Unlike most campgrounds, Flying Flags charges different rates every day — a boon on slow days, but the prices can approach $100 on busy weekends. Reservations are accepted.
Dogs are allowed, and abundant. An off-leash dog park is a bonus.
With arguably the best amenities of any RV park I’ve visited, Flying Flags is a good launch point for day trips to the Danish-themed town of Solvang (4 miles) and other parts of Santa Barbara County.
Cachuma Lake Recreation Area
Renowned for largemouth bass fishing and stocked with rainbow trout, Cachuma Lake in the foothills outside Santa Barbara is beautiful to boot.
Created in 1953 with the construction of Bradbury Dam, the reservoir named after a native Chumash village covers 3,200 acres at 750 feet above sea level. With more than 400 sites, this campground also feels more like a village than a campground, but less cramped than Flying Flags.
Body contact is prohibited on the lake. That’s right: no swimming, improving the experience for anglers. Alas, I don’t own a boat, and my friends — in town for work — had to leave their Boston Whaler at home.
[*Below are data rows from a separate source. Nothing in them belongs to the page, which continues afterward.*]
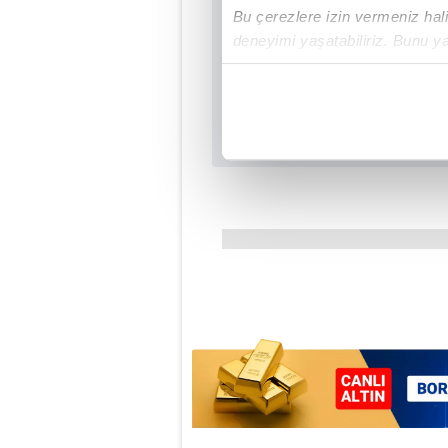
Bu çerezlere izin vermeniz halin
deneyimi yaşatabiliriz. Bunu y
içerikleri sunabilmek adına el
noktasında tek gelir kalemimiz 
Her halükârda, kullanıcılar, bu 
Sizlere daha iyi bir hizmet sun
çerezler vasıtasıyla çeşitli kiş
amacıyla kullanılmaktadır. Diğer
reklam/pazarlama faaliyetlerinin
Çerezlere ilişkin tercihlerinizi 
butonuna tıklayabilir,
Çerez Bi
6698 sayılı Kişisel Verilerin 
mevzuata uygun olarak kullanılan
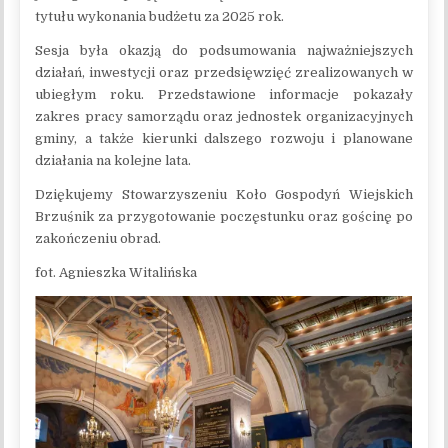
tytułu wykonania budżetu za 2025 rok.
Sesja była okazją do podsumowania najważniejszych
działań, inwestycji oraz przedsięwzięć zrealizowanych w
ubiegłym roku. Przedstawione informacje pokazały
zakres pracy samorządu oraz jednostek organizacyjnych
gminy, a także kierunki dalszego rozwoju i planowane
działania na kolejne lata.
Dziękujemy Stowarzyszeniu Koło Gospodyń Wiejskich
Brzuśnik za przygotowanie poczęstunku oraz gościnę po
zakończeniu obrad.
fot. Agnieszka Witalińska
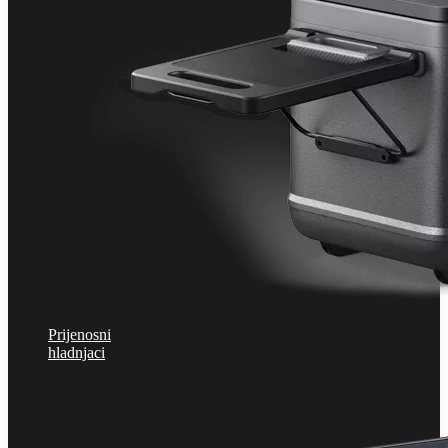
Prijenosni
hladnjaci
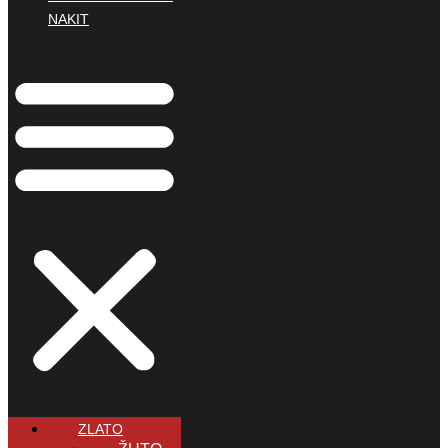
NAKIT
ZLATO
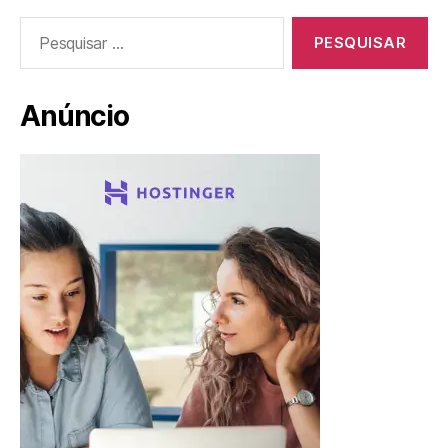
Pesquisar
por:
Anúncio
Most sites come with partial or full hookups, picnic table and fire pit. My site was largely concrete with some scruffy, parched earth in the back and a spindly tree. I had good 4G service on my phone.
Tents are allowed, and the county run park offers cabins and yurts for rent, a playground, full-service marina, general store, and a nature center. Reservations are accepted.Friendly rangers are available to answer questions during the day, though I wish they had been around when I arrived at night because a lack of clear signage made finding my site a challenge.
We spent part of a Sunday afternoon sipping wine in Los Olivos, a charming speck of a town a few miles down the road. The folks at Storm Wines treated us well. The sample menu included some excellent choices and they managed the socially distanced experience with aplomb.
We could have ventured into Santa Barbara, approximately 18 miles to the southeast, the same distance as Neverland Ranch — once home to the late pop star Michael Jackson — to the northwest.
After a quick nap back at the camper I explored the nooks and crannies of the campground on my bike. Already planning a return visit — hopefully this time with a boat, or at least a rod — I made mental notes of the best sites, many of which did not include hookups.
Dogs are permitted, and there were plenty. On Sunday morning the park filled with the sound of football games blasting from the exterior televisions of some of the nicer RVs. Some campers lightheartedly talked smack to fans of other teams.
Mild weather makes the campground a year-round destination.
The occasional prevalence of annoying flies along with foxtails and burs that can get caught in the feet of unsuspecting dogs were a small price to pay for a relaxing weekend at a beautiful lakeside campground.